One thing is notifications... I get them from Veeam. I get them from the Synology NASes. I get a few from other systems. They come into Outlook. Some stay and some get filtered into the bit bucket. Due to the lab aspect of things, some VMs and applications here go up and down on occasion (Horizon, for example; three pods across five connection servers, two Unified Access Gateways, one Microsoft SQL Server, four hosts, maybe an App Volumes Manager workstation and Dynamic Environment Manager installation.)
I don't want to be notified (nagged!) when some or all of that is down when I mean it to be down. So finding a way NOT to be inundated with status updates is important. I think I need a combination of active alerts in the form of emails, and passive alerts, as on a dashboard.
It all needs to be worked out. At the office, we have a full-timer who spends hour after hour on this stuff.

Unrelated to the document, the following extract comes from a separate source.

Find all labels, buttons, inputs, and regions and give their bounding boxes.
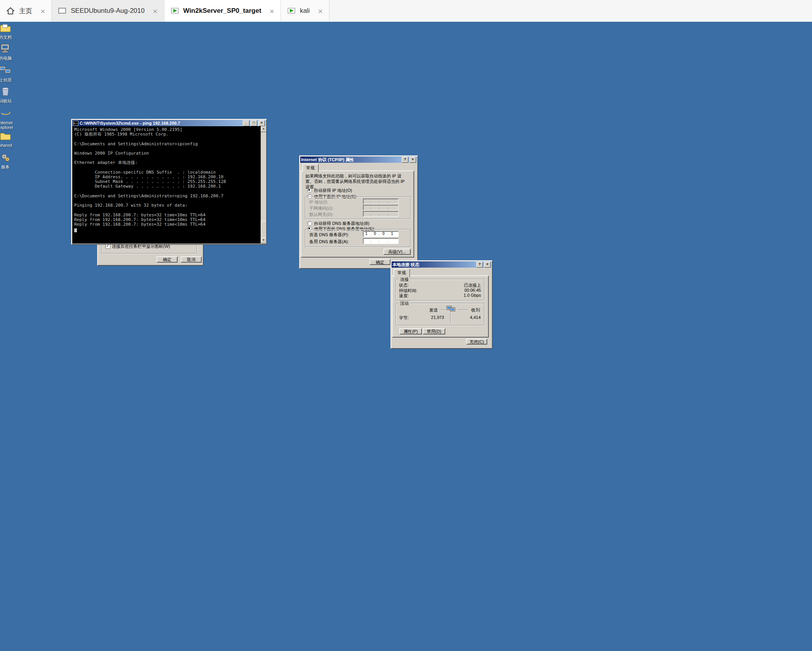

@jnew1213 as always, great insights! Definitely great to hear you guys are also using Check MK for monitoring at work in your large environment. I love to see FOSS in the enterprise. Home lab is definitely a mixed bag of monitoring solutions since as you mention, we don't want to have a pager go off at night for the home lab, but still want to know when things are down or not working.
For home, I am using a mixed bag of several solutions. Since I blog and create content along with other things, I have tons of monitoring solutions running, including PRTG, CheckMK, Grafana dashboards monitoring Kubernetes and hypervisors, vRealize Suite (Aria, wondering what it will be after Broadcom) for vSphere specific monitoring, Uptime Kuma, and a few other things.

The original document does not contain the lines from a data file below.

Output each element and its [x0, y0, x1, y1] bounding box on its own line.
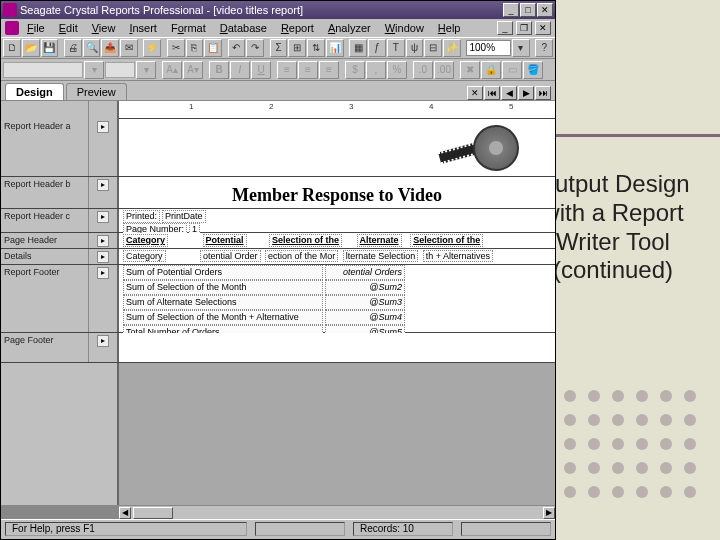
footer-row[interactable]: Sum of Selection of the Month + Alternat…: [119, 310, 555, 325]
section-label[interactable]: Details: [1, 249, 89, 264]
chart-icon[interactable]: 📊: [326, 39, 344, 57]
mail-icon[interactable]: ✉: [120, 39, 138, 57]
section-canvas[interactable]: Category Potential Selection of the Alte…: [119, 233, 555, 248]
borders-icon[interactable]: ▭: [502, 61, 522, 79]
section-report-header-b[interactable]: Report Header b ▸ Member Response to Vid…: [1, 177, 555, 209]
section-toggle-icon[interactable]: ▸: [97, 121, 109, 133]
section-label[interactable]: Page Footer: [1, 333, 89, 362]
footer-label[interactable]: Sum of Selection of the Month: [123, 280, 323, 295]
titlebar[interactable]: Seagate Crystal Reports Professional - […: [1, 1, 555, 19]
mdi-restore[interactable]: ❐: [516, 21, 532, 35]
italic-icon[interactable]: I: [230, 61, 250, 79]
section-canvas[interactable]: Member Response to Video: [119, 177, 555, 208]
section-gutter[interactable]: ▸: [89, 265, 119, 332]
footer-label[interactable]: Sum of Selection of the Month + Alternat…: [123, 310, 323, 325]
underline-icon[interactable]: U: [251, 61, 271, 79]
insert-group-icon[interactable]: ⊞: [288, 39, 306, 57]
section-report-footer[interactable]: Report Footer ▸ Sum of Potential Orderso…: [1, 265, 555, 333]
scroll-right-icon[interactable]: ▶: [543, 507, 555, 519]
preview-icon[interactable]: 🔍: [83, 39, 101, 57]
menu-format[interactable]: Format: [165, 21, 212, 35]
nav-first-icon[interactable]: ⏮: [484, 86, 500, 100]
section-label[interactable]: Page Header: [1, 233, 89, 248]
lock-icon[interactable]: 🔒: [481, 61, 501, 79]
col-selection2[interactable]: Selection of the: [410, 234, 483, 247]
paste-icon[interactable]: 📋: [204, 39, 222, 57]
nav-prev-icon[interactable]: ◀: [501, 86, 517, 100]
section-report-header-a[interactable]: Report Header a ▸: [1, 119, 555, 177]
sort-icon[interactable]: ⇅: [307, 39, 325, 57]
scroll-thumb[interactable]: [133, 507, 173, 519]
section-canvas[interactable]: Category otential Order ection of the Mo…: [119, 249, 555, 264]
align-center-icon[interactable]: ≡: [298, 61, 318, 79]
horizontal-scrollbar[interactable]: ◀ ▶: [119, 505, 555, 519]
section-toggle-icon[interactable]: ▸: [97, 267, 109, 279]
footer-label[interactable]: Sum of Potential Orders: [123, 265, 323, 280]
menu-report[interactable]: Report: [275, 21, 320, 35]
tab-close-icon[interactable]: ✕: [467, 86, 483, 100]
help-icon[interactable]: ?: [535, 39, 553, 57]
section-toggle-icon[interactable]: ▸: [97, 179, 109, 191]
font-dropdown-icon[interactable]: ▾: [84, 61, 104, 79]
footer-row[interactable]: Sum of Potential Ordersotential Orders: [119, 265, 555, 280]
section-canvas[interactable]: [119, 333, 555, 362]
nav-last-icon[interactable]: ⏭: [535, 86, 551, 100]
printed-label-field[interactable]: Printed:: [123, 210, 160, 223]
fontsize-combo[interactable]: [105, 62, 135, 78]
undo-icon[interactable]: ↶: [228, 39, 246, 57]
align-right-icon[interactable]: ≡: [319, 61, 339, 79]
menu-window[interactable]: Window: [379, 21, 430, 35]
currency-icon[interactable]: $: [345, 61, 365, 79]
minimize-button[interactable]: _: [503, 3, 519, 17]
mdi-minimize[interactable]: _: [497, 21, 513, 35]
font-combo[interactable]: [3, 62, 83, 78]
align-left-icon[interactable]: ≡: [277, 61, 297, 79]
detail-selection-field[interactable]: ection of the Mor: [265, 250, 338, 262]
menu-file[interactable]: File: [21, 21, 51, 35]
mdi-icon[interactable]: [5, 21, 19, 35]
menu-edit[interactable]: Edit: [53, 21, 84, 35]
decrease-font-icon[interactable]: A▾: [183, 61, 203, 79]
footer-row[interactable]: Sum of Selection of the Month@Sum2: [119, 280, 555, 295]
menu-help[interactable]: Help: [432, 21, 467, 35]
section-label[interactable]: Report Footer: [1, 265, 89, 332]
copy-icon[interactable]: ⎘: [186, 39, 204, 57]
menu-insert[interactable]: Insert: [123, 21, 163, 35]
section-gutter[interactable]: ▸: [89, 209, 119, 232]
percent-icon[interactable]: %: [387, 61, 407, 79]
section-gutter[interactable]: ▸: [89, 249, 119, 264]
section-gutter[interactable]: ▸: [89, 119, 119, 176]
nav-next-icon[interactable]: ▶: [518, 86, 534, 100]
section-report-header-c[interactable]: Report Header c ▸ Printed:PrintDate Page…: [1, 209, 555, 233]
report-title-text[interactable]: Member Response to Video: [232, 185, 442, 205]
detail-category-field[interactable]: Category: [123, 250, 166, 262]
section-toggle-icon[interactable]: ▸: [97, 335, 109, 347]
footer-formula[interactable]: @Sum3: [325, 295, 405, 310]
save-icon[interactable]: 💾: [41, 39, 59, 57]
suppress-icon[interactable]: ✖: [460, 61, 480, 79]
footer-label[interactable]: Sum of Alternate Selections: [123, 295, 323, 310]
section-toggle-icon[interactable]: ▸: [97, 211, 109, 223]
fontsize-dropdown-icon[interactable]: ▾: [136, 61, 156, 79]
zoom-dropdown-icon[interactable]: ▾: [512, 39, 530, 57]
new-icon[interactable]: 🗋: [3, 39, 21, 57]
section-page-footer[interactable]: Page Footer ▸: [1, 333, 555, 363]
scroll-left-icon[interactable]: ◀: [119, 507, 131, 519]
comma-icon[interactable]: ,: [366, 61, 386, 79]
menu-analyzer[interactable]: Analyzer: [322, 21, 377, 35]
cut-icon[interactable]: ✂: [167, 39, 185, 57]
zoom-combo[interactable]: 100%: [466, 40, 511, 56]
section-canvas[interactable]: Sum of Potential Ordersotential Orders S…: [119, 265, 555, 332]
detail-altplus-field[interactable]: th + Alternatives: [423, 250, 493, 262]
col-selection[interactable]: Selection of the: [269, 234, 342, 247]
section-canvas[interactable]: [119, 119, 555, 176]
section-gutter[interactable]: ▸: [89, 177, 119, 208]
col-potential[interactable]: Potential: [203, 234, 247, 247]
detail-potential-field[interactable]: otential Order: [200, 250, 261, 262]
section-gutter[interactable]: ▸: [89, 233, 119, 248]
section-details[interactable]: Details ▸ Category otential Order ection…: [1, 249, 555, 265]
redo-icon[interactable]: ↷: [246, 39, 264, 57]
maximize-button[interactable]: □: [520, 3, 536, 17]
menu-view[interactable]: View: [86, 21, 122, 35]
col-alternate[interactable]: Alternate: [357, 234, 402, 247]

I am always on the lookout for good monitoring though as it seems all of them have a weak point that I look to try to solve with something else, but that is part of the fun I guess
I ran PRTG a while back. When you install it, it goes around adding things to monitor on your network. That sounds okay, but I don't need a service check plus another service check plus a ping to tell me that something's down. It adds dozens of redundant checks and, of course, there's a limit of 100 total in the free version.
I tried that Grafana thing that folks show off running in their home lab. Tried it twice. Never got anything to refresh properly. It certainly produces pretty graphs, but I lost interest quick.
I think we probably have differing views on FOSS, in and out of the enterprise. Another conversation for another day. (Hint: I am in the minority here.)
@jnew1213 PRTG can definitely be overzealous on the sensors...it does like to add several things that you can prune back down. It is in the settings for the discovery to add the recommended sensors depending on what type of technology it detects. I don't think PRTG is perfect though...definitely things about it I don't like. It is one of the easiest to get started with though for monitoring lots of different infrastructure.
I go both ways when it comes to FOSS and enterprise solutions. It is hard to beat the "it just works out of the box" of enterprise-grade monitoring like Aria that is purpose built for a specific technology. However, I am a tinkerer at heart and like to flip switches and try things which FOSS helps me to scratch that itch a bit I guess.
Definitely, more conversations to come and things I want to pick your brain about.
This is fun. Pick away!
i run PRTG (among other things) and i like that it's mostly "point and click" to monitor devices. plus someone wrote a grafana plugin for it a while back: https://grafana.com/grafana/plugins/jasonlashua-prtg-datasource/
it hasn't been updated in quite some time, but it works for my needs.